All adults, and particularly those with type 2 diabetes, should decrease the amount of time spent in daily sedentary behavior. Prolonged sitting should be interrupted every 30 min for obtaining BG benefits, particularly in adults with type 2 diabetes [1]. Flexibility training and balance training are recommended 2–3 times/week for older adults with diabetes. Yoga [7] and tai chi [20] may be included based on individual preferences to increase flexibility, muscular strength, and balance.

Precautions When Implementing Physical Exercise [35]

If dietary changes are not implemented, it is unlikely that appropriate BG control will be achieved. Thus, patients should also be instructed regarding dietary restrictions.

Generally, exercise should be performed after meals.

The insulin dose should be reduced prior to undertaking physical exercise. If exercise extends over a prolonged period of time, dietary supplementation is necessary before, during, and after exercise.

If hypoglycemia occurs during exercise, patients should be advised to have a cola drink or glucose dissolved in lukewarm water. Cookies and/or rice balls are suitable before and after exercise to prevent hypoglycemia. Patients should perform self-monitoring of BG before, during, and after exercise.

According to large-scale trials such as the DPP [8, 16] and a nationwide survey in Japan [2], successful lifestyle interventions, including the incorporation of goal setting, self-monitoring of training effects, frequent contact by teaching staff, and stepped-care protocols, promote PA [35].

Patients should be instructed to wear appropriate sports shoes and should be provided with appropriate warm-up and cool-down exercises (stretching of the extremities).

These exercise interventions should be provided by a medical support team consisting of physicians, physiotherapists, health fitness programmers and instructors, registered dieticians, pharmacists, and nurses [27].

In conclusion, physical exercise plays a major role in the prevention and control of insulin resistance and type 2 diabetes.
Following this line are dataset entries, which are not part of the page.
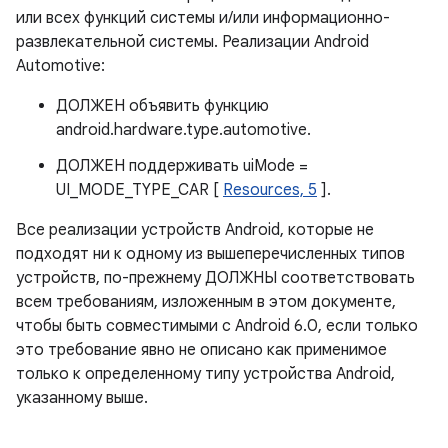
или всех функций системы и/или информационно-
развлекательной системы. Реализации Android
Automotive:
ДОЛЖЕН объявить функцию
android.hardware.type.automotive.
ДОЛЖЕН поддерживать uiMode =
UI_MODE_TYPE_CAR [
Resources, 5
].
Все реализации устройств Android, которые не
подходят ни к одному из вышеперечисленных типов
устройств, по-прежнему ДОЛЖНЫ соответствовать
всем требованиям, изложенным в этом документе,
чтобы быть совместимыми с Android 6.0, если только
это требование явно не описано как применимое
только к определенному типу устройства Android,
указанному выше.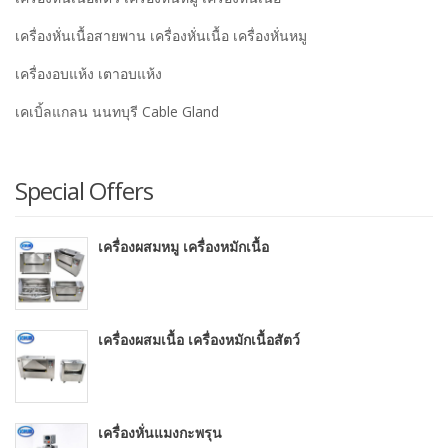
เครื่องหั่นเนื้อสายพาน เครื่องหั่นเนื้อ เครื่องหั่นหมู
เครื่องอบแห้ง เตาอบแห้ง
เคเบิ้ลแกลน นนทบุรี Cable Gland
Special Offers
เครื่องผสมหมู เครื่องหมักเนื้อ
เครื่องผสมเนื้อ เครื่องหมักเนื้อสัตว์
เครื่องหั่นแมงกะพรุน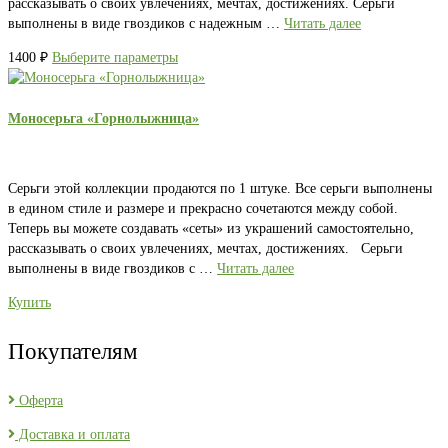
рассказывать о своих увлечениях, мечтах, достижениях. Серьги
выполнены в виде гвоздиков с надежным …
Читать далее
1400
₽
Выберите параметры
Моносерьга «Горнолыжница»
Серьги этой коллекции продаются по 1 штуке. Все серьги выполнены
в едином стиле и размере и прекрасно сочетаются между собой.
Теперь вы можете создавать «сеты» из украшений самостоятельно,
рассказывать о своих увлечениях, мечтах, достижениях. Серьги
выполнены в виде гвоздиков с …
Читать далее
Купить
Покупателям
Оферта
Доставка и оплата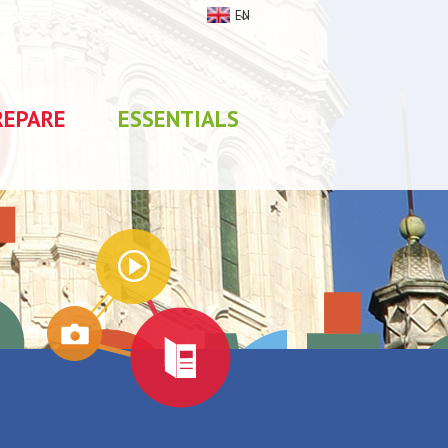
EN
REPARE
ESSENTIALS
My stay
0
selections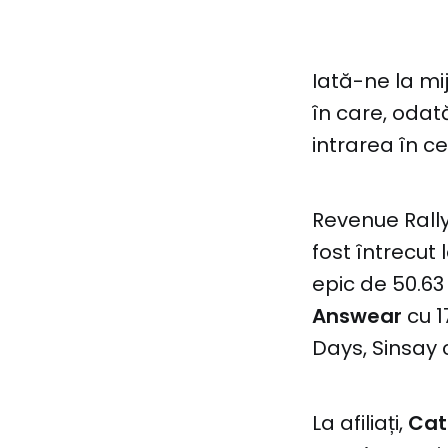
Iată-ne la mi
în care, odat
intrarea în c
Revenue Rally
fost întrecut 
epic de 50.63
Answear
cu 1
Days, Sinsay 
La afiliați,
Cat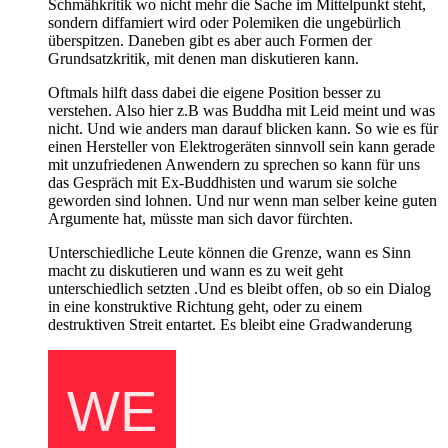
Schmähkritik wo nicht mehr die Sache im Mittelpunkt steht,
sondern diffamiert wird oder Polemiken die ungebürlich
überspitzen. Daneben gibt es aber auch Formen der
Grundsatzkritik, mit denen man diskutieren kann.
Oftmals hilft dass dabei die eigene Position besser zu
verstehen. Also hier z.B was Buddha mit Leid meint und was
nicht. Und wie anders man darauf blicken kann. So wie es für
einen Hersteller von Elektrogeräten sinnvoll sein kann gerade
mit unzufriedenen Anwendern zu sprechen so kann für uns
das Gespräch mit Ex-Buddhisten und warum sie solche
geworden sind lohnen. Und nur wenn man selber keine guten
Argumente hat, müsste man sich davor fürchten.
Unterschiedliche Leute können die Grenze, wann es Sinn
macht zu diskutieren und wann es zu weit geht
unterschiedlich setzten .Und es bleibt offen, ob so ein Dialog
in eine konstruktive Richtung geht, oder zu einem
destruktiven Streit entartet. Es bleibt eine Gradwanderung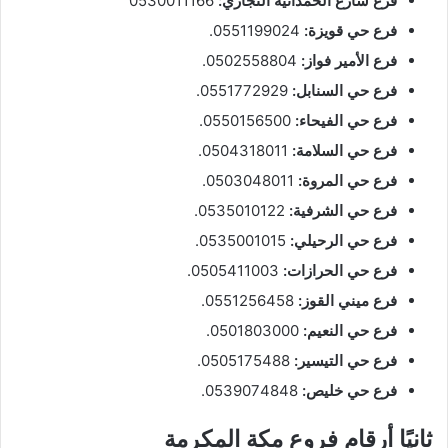
فرع شارع الحمدانية التجاري:
0530011166
فرع حي قويزة:
0551199024.
فرع الأمير فواز:
0502558804.
فرع حي السنابل:
0551772929.
فرع حي الفيحاء:
0550156500.
فرع حي السلامة:
0504318011.
فرع حي المروة:
0503048011.
فرع حي الشرفية:
0535010122.
فرع حي الرحيلي:
0535001015.
فرع حي الحرازات:
0505411003.
فرع ميني القوز:
0551256458.
فرع حي النعيم:
0501803000.
فرع حي التيسير:
0505175488.
فرع حي خليص:
0539074848.
ثانيًا أرقام فروع مكة المكرمة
Diabetes patients should engage in 150 min or more of moderate-to-vigorous intensity aerobic activity per week, spread over at least 3 days/week, with no more than two consecutive days without activity. Persons with type 2 diabetes (especially the elderly) should undertake resistance training at least 2–3 times/week. Diabetes patients should decrease the amount of time spent on daily sedentary behavior.

Individuals with type 2 diabetes are encouraged to increase their total daily unstructured PA (daily movement).

An outline of this monograph was presented at the International Forum on Exercise Prescription 2019, held in Xiamen, China (Sponsored: China Sport Science Society and JiMei University; Organizer: College of Physical Education, JiMei University).